- [About this task] I'd like the line containing "Wrap output in <instances>...</instances>. Find" and each line that follows, through the last line of the material, set down exactly as they are, and no others.

- [Material for this exercise]

===============

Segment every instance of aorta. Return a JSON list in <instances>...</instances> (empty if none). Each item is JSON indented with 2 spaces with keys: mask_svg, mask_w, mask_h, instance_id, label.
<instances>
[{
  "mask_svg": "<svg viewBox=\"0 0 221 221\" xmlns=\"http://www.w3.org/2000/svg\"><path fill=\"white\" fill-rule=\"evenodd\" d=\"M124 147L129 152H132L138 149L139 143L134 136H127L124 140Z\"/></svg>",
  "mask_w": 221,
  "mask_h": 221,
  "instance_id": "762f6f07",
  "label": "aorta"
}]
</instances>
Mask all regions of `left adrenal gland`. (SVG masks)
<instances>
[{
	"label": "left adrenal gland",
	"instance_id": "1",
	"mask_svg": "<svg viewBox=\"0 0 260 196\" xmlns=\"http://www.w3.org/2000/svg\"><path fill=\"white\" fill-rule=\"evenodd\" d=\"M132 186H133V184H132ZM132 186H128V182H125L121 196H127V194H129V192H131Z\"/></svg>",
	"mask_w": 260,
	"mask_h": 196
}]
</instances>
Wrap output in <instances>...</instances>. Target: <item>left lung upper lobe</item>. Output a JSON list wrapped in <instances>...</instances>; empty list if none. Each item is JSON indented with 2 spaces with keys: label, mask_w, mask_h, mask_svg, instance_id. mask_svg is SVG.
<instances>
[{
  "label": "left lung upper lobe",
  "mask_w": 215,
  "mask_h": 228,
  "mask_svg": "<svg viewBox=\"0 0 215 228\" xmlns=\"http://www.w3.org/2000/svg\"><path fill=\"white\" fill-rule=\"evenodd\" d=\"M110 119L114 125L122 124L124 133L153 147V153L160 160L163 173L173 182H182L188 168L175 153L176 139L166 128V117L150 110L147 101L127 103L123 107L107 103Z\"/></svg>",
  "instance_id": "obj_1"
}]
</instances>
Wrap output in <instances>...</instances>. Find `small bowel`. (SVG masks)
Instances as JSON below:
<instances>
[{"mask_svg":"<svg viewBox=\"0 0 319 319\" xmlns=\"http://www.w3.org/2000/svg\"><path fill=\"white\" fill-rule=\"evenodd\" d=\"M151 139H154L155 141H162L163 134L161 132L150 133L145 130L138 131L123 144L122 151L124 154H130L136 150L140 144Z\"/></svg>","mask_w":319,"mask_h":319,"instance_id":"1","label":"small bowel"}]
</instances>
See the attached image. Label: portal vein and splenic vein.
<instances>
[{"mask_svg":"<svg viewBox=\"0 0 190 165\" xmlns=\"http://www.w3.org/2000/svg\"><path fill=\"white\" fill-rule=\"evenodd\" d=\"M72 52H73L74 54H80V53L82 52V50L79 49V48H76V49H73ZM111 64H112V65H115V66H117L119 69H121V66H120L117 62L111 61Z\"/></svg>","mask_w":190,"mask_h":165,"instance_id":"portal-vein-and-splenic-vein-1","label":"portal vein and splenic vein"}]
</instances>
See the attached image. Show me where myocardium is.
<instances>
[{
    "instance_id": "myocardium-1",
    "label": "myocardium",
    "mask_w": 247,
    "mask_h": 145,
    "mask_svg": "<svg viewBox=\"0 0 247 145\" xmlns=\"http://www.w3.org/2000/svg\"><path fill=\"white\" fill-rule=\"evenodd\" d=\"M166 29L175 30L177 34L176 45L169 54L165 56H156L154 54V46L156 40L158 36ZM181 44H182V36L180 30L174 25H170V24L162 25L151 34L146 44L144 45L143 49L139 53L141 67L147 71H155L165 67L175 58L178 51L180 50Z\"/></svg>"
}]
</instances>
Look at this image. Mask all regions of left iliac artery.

===============

- [Final answer]
Wrap output in <instances>...</instances>. Find `small bowel`. (SVG masks)
Instances as JSON below:
<instances>
[{"mask_svg":"<svg viewBox=\"0 0 319 319\" xmlns=\"http://www.w3.org/2000/svg\"><path fill=\"white\" fill-rule=\"evenodd\" d=\"M151 139H154L155 141H162L163 134L161 132L150 133L145 130L138 131L123 144L122 151L124 154H130L136 150L140 144Z\"/></svg>","mask_w":319,"mask_h":319,"instance_id":"1","label":"small bowel"}]
</instances>
See the attached image. Label: portal vein and splenic vein.
<instances>
[{"mask_svg":"<svg viewBox=\"0 0 190 165\" xmlns=\"http://www.w3.org/2000/svg\"><path fill=\"white\" fill-rule=\"evenodd\" d=\"M72 52H73L74 54H80V53L82 52V50L79 49V48H76V49H73ZM111 64H112V65H115V66H117L119 69H121V66H120L117 62L111 61Z\"/></svg>","mask_w":190,"mask_h":165,"instance_id":"portal-vein-and-splenic-vein-1","label":"portal vein and splenic vein"}]
</instances>
See the attached image. Show me where myocardium is.
<instances>
[{
    "instance_id": "myocardium-1",
    "label": "myocardium",
    "mask_w": 247,
    "mask_h": 145,
    "mask_svg": "<svg viewBox=\"0 0 247 145\" xmlns=\"http://www.w3.org/2000/svg\"><path fill=\"white\" fill-rule=\"evenodd\" d=\"M166 29L175 30L177 34L176 45L169 54L165 56H156L154 54V46L156 40L158 36ZM181 44H182V36L180 30L174 25H170V24L162 25L151 34L146 44L144 45L143 49L139 53L141 67L147 71H155L165 67L175 58L178 51L180 50Z\"/></svg>"
}]
</instances>
Look at this image. Mask all regions of left iliac artery.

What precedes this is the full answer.